Le principe de jeu est le même que précédemment. Cependant, la zone marquée EAU est interdite : le joueur qui joue cette zone ou y envoie son palet est éliminé. Les cases 3, 6 et 9 sont des stations de repos (R) où le joueur peut poser les deux pieds

La partie se termine par une phase finale sans palet, qui consiste à par­courir la marelle à cloche-pied trois fois de suite sans se reposer.

En poussant le palet:

Dans ce genre de marelle, il faut pousser le palet avec le pied sur lequel on saute. Si le palet ne se trouve pas dans une position favorable, la joueuse peut avoir plusieurs manoeuvres à effectuer pour sortir son palet de la case où il se trouve.

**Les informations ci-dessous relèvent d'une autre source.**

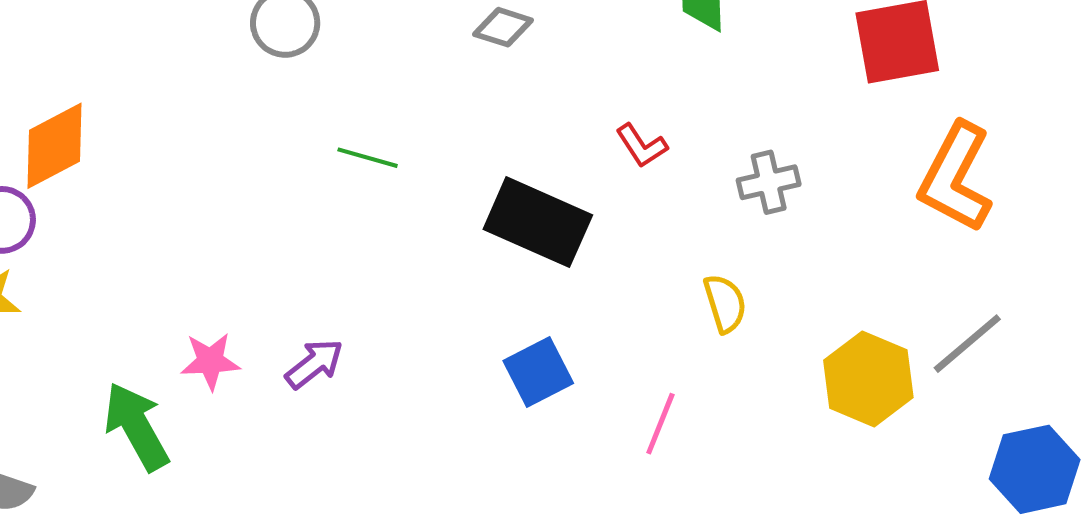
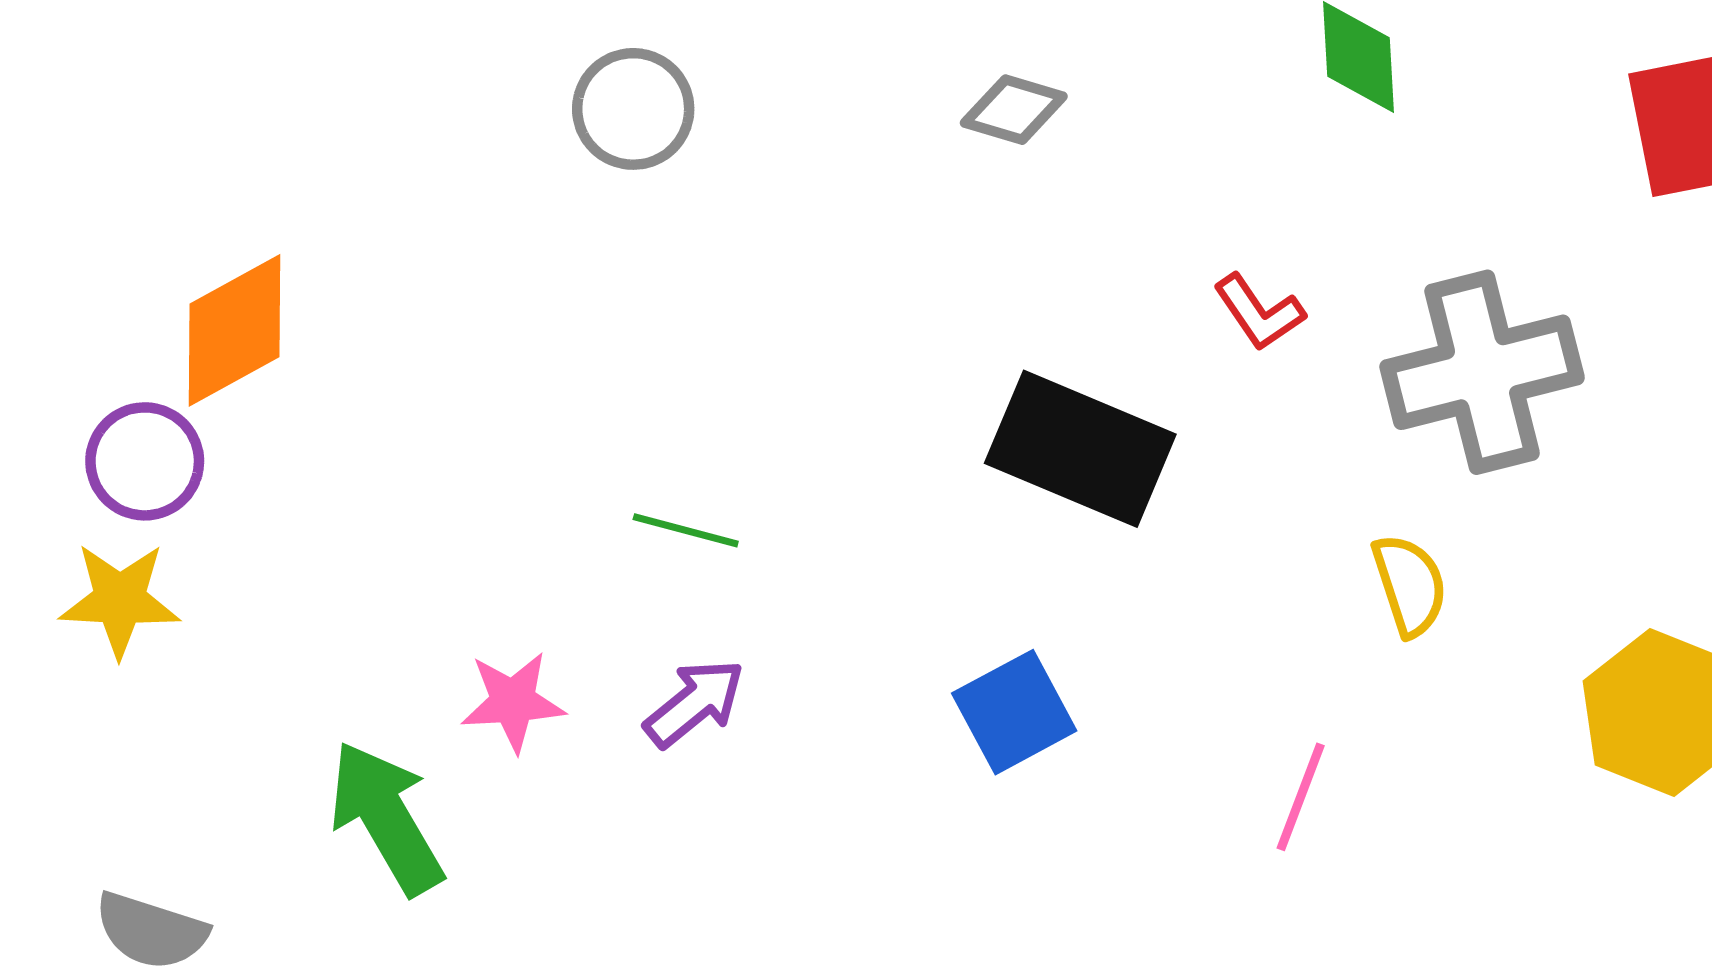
green line: (368, 158) -> (686, 530), moved
gray cross: (769, 182) -> (1482, 372), size x1.8
blue square: (538, 372) -> (1014, 712), moved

On convient généralement qu’elle n’a pas le droit de sauter plus de trois fois de suite dans une même case.

La marelle pousse-pousse:

Placées à droite de la case du dimanche, les joueuses lancent leur palet le plus près possible de la croix afin de déterminer l’ordre de jeu.

La partie se joue en quatre phases : le pousse-pousse, les croisés, le passe- carreaux et le tour du monde. Après chacune d’elles, le trajet doit être effectué en sens inverse ; c’est la redouble.

Le pousse-pousse:

La joueuse lance son palet dans la case du lundi ; elle saute dans cette case sur un pied et pousse son palet dans la case du mardi, puis du mer-

credi, du jeudi où elle pose les deux pieds en se retournant pour repar­tir sur un pied en poussant son palet dans la case du vendredi, du samedi, puis du dimanche où elle pose à nouveau les deux pieds. Repartant sur un pied, elle pousse son palet hors de la marelle où elle retombe… sur ses deux pieds.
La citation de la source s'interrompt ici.